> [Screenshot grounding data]
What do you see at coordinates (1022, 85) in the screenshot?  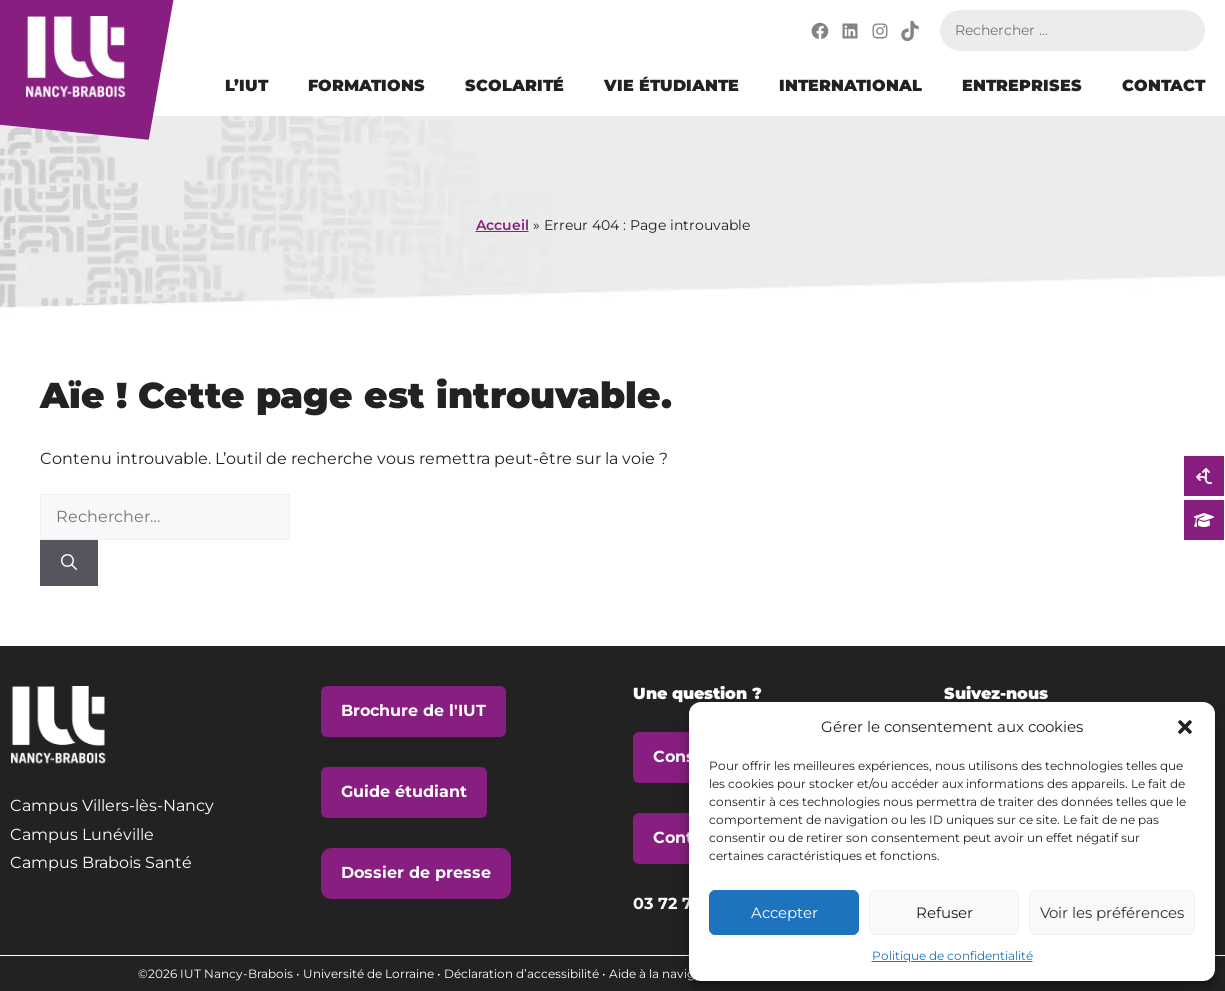 I see `Entreprises` at bounding box center [1022, 85].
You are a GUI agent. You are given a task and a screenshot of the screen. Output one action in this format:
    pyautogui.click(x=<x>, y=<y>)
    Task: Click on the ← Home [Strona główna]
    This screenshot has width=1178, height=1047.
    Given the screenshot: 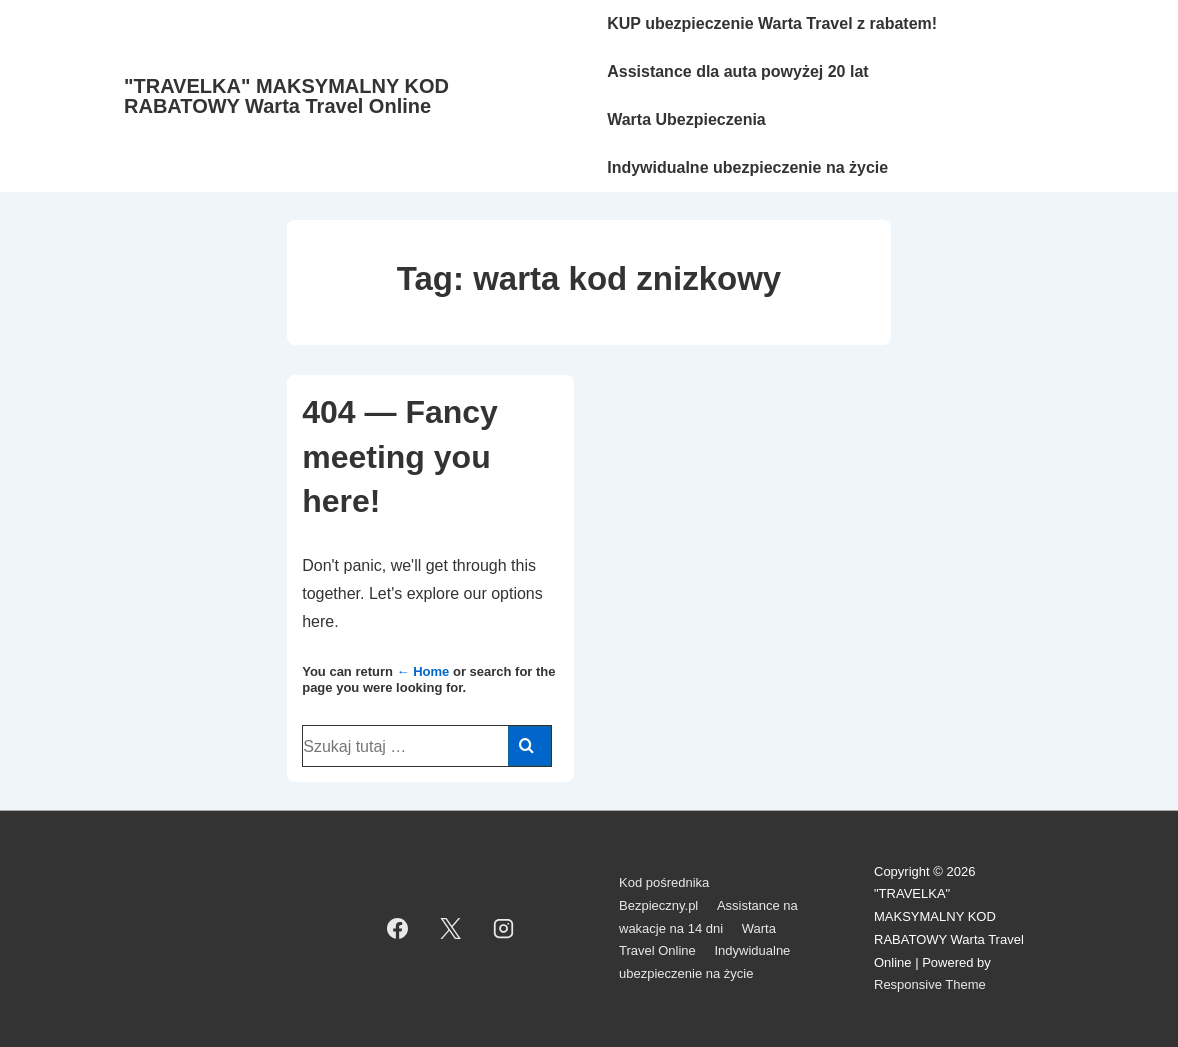 What is the action you would take?
    pyautogui.click(x=423, y=671)
    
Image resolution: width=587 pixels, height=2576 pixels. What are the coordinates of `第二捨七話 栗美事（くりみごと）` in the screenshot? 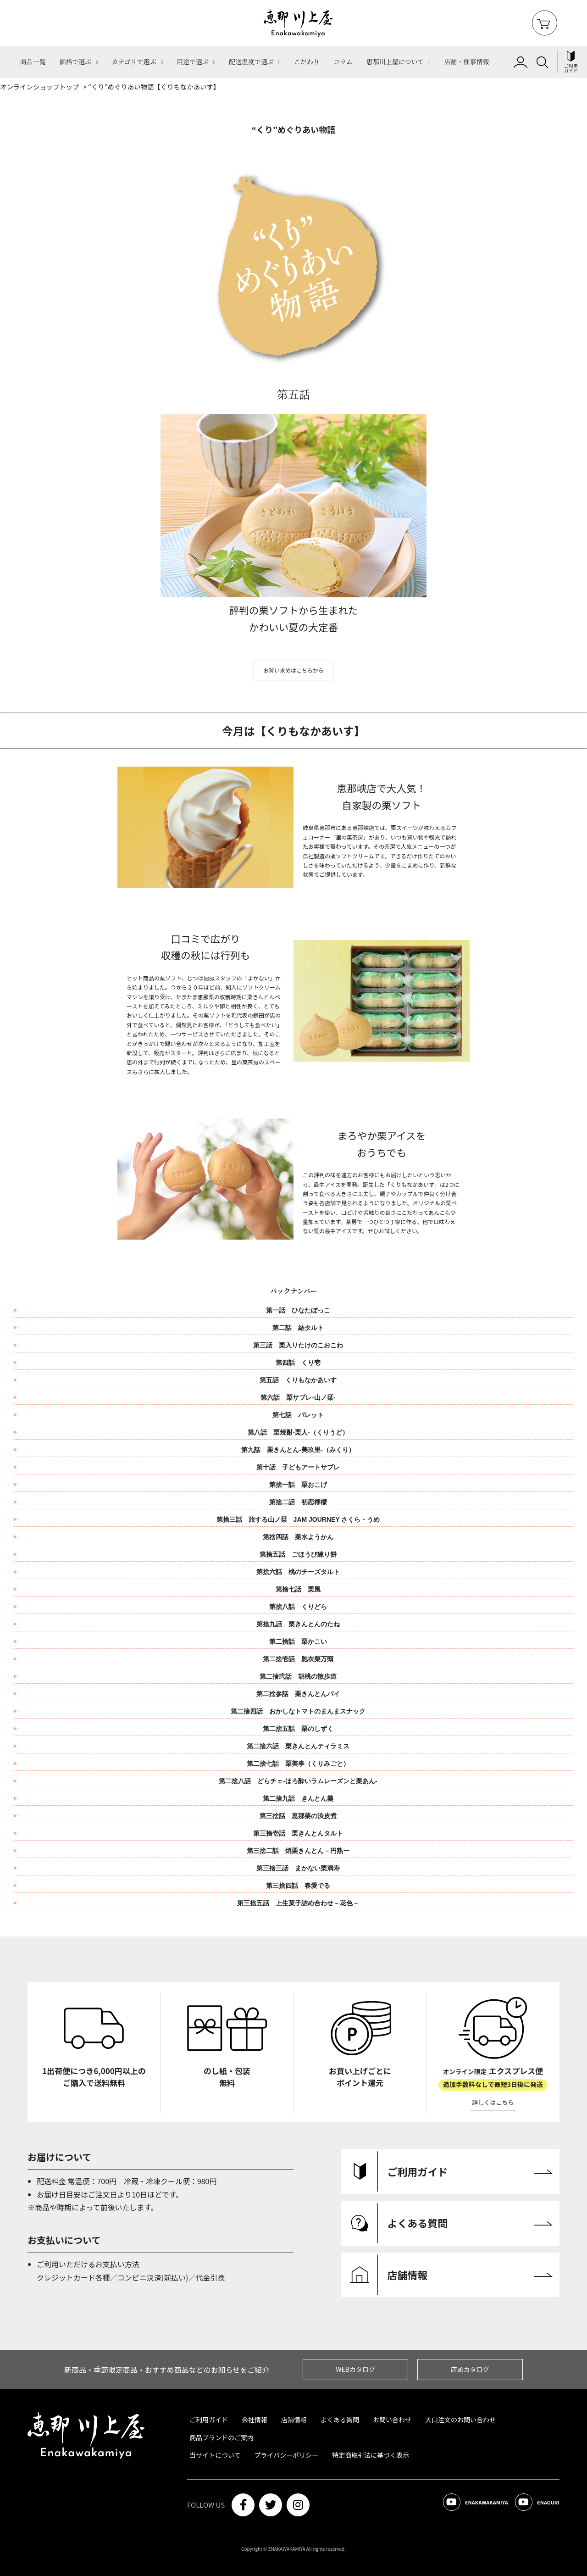 It's located at (301, 1763).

> [Work task] Among the entries above, locate the lines containing "You are a GUI" and "This screenshot has", and transcribe exactly those two lines and all lines between.

> [The answer]
You are a GUI agent. You are given a task and a screenshot of the screen. Output one action in this format:
    pyautogui.click(x=<x>, y=<y>)
    Task: Click on the ← Home [Strona główna]
    This screenshot has width=1178, height=1047.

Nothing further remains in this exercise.